Professor Carter Snead, Director of the de Nicola Center for Ethics and Culture at the University of Notre Dame traveled to Washington, D.C. to speak as the guest speaker and share the hope that we all have with the overturn of Roe v. Wade.
“This morning we have something else to celebrate,” he began as this year was the first NCPB in a post-Roe America. Naturally, the audience roared in praise.
Snead was quick to note however that there’s still more work to be done, more work especially for everyday Americans and religious people who have a moral obligation to help women and children in need.
He pointed out how flawed Roe was in the first place and how its overturn initiated Americans to recognize truth.
“It (Roe) grafted onto our nation’s founding document (the Constitution) a wrongheaded idea about what it means to be and flourish as a human being.”
He said that Justice Blackmun, the Justice who authored the Roe v. Wade decision in ‘73, “pitted” a mother and her child against each other – instead of explaining how intertwined the two are and how beautiful and miraculous their interconnectedness is.
Snead mentioned that this mentality encouraged women to put economic and social aspirations of her own above the life of her child which has been widely adopted in the Western world.
The common leftist notion of “my body, my choice” is a way to put a mothers interest over the actual life of her innocent child. Snead says, “It’s not surprising” that people would use “lethal violence to produce these self-invented goals.”
This attitude “absolves us of our obligations to care for her and her child” as it’s “her body, her choice, her problem,” Snead added.
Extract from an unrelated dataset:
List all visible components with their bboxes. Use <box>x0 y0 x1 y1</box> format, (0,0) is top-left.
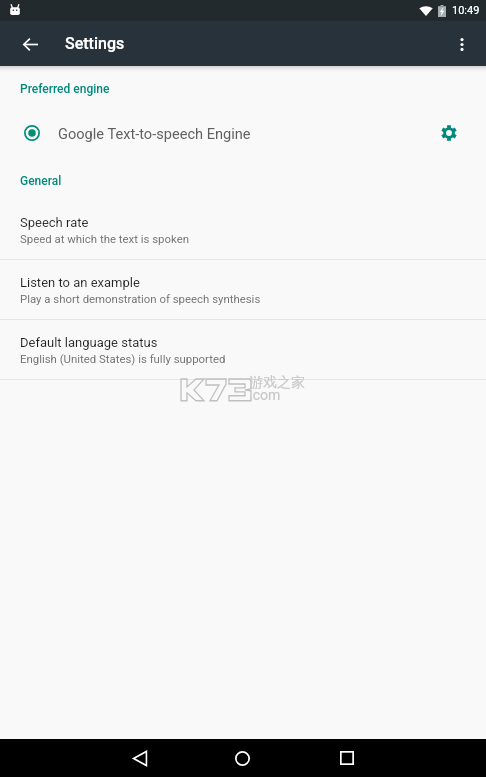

As pro-life Americans, it’s our duty to care for these women and their children and promote the idea that all people deserve human rights not just some.
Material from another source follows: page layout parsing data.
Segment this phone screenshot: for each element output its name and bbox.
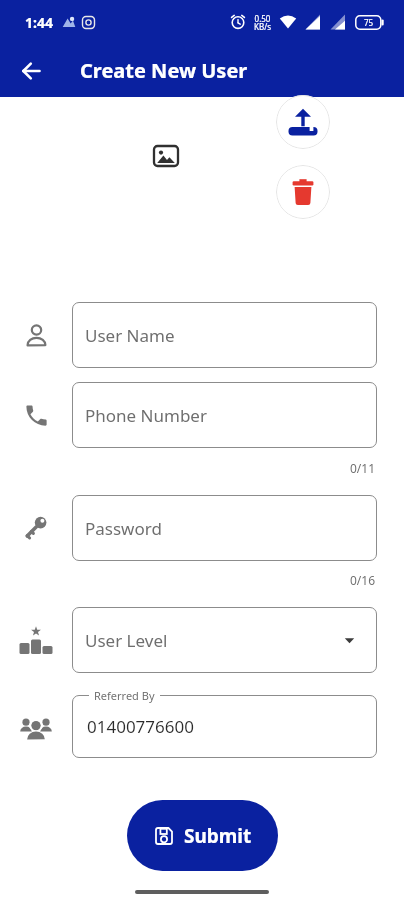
button[interactable]: Password <box>72 495 377 561</box>
staticText: 0.50 KB/s <box>254 13 271 32</box>
staticText: User Level <box>85 629 168 652</box>
staticText: Create New User <box>80 57 248 84</box>
button[interactable] <box>276 95 330 149</box>
button[interactable]: Submit <box>127 800 278 871</box>
staticText: Password <box>85 517 162 540</box>
button[interactable] <box>20 60 42 82</box>
staticText: 1:44 <box>25 13 53 32</box>
button[interactable]: User Name <box>72 302 377 368</box>
staticText: 01400776600 <box>87 715 194 738</box>
button[interactable]: Phone Number <box>72 382 377 448</box>
staticText: 75 <box>364 17 374 28</box>
staticText: User Name <box>85 324 175 347</box>
staticText: 0/11 <box>350 460 376 476</box>
button[interactable] <box>276 165 330 219</box>
staticText: Referred By <box>94 688 155 703</box>
button[interactable]: User Level <box>72 607 377 673</box>
staticText: Submit <box>184 823 252 849</box>
staticText: 0/16 <box>350 572 376 588</box>
staticText: Phone Number <box>85 404 207 427</box>
button[interactable]: 01400776600 <box>72 695 377 758</box>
Children don’t have to earn the right to be cared for by their parents, according to Snead. He mentioned how the “womb is the first place of belonging” for all of us and then concluded with where we as a nation and as a pro-life community need to “go from here.”
He claimed society needs to “rush to the aid to that mother and that child” … “before and after that child is born” and added that the law should facilitate that aid.
The event was a great encouragement for living in a society where God is so frequently ignored and Snead’s speech was a vision of hope for the pro-life movement moving forward in our post-Roe America.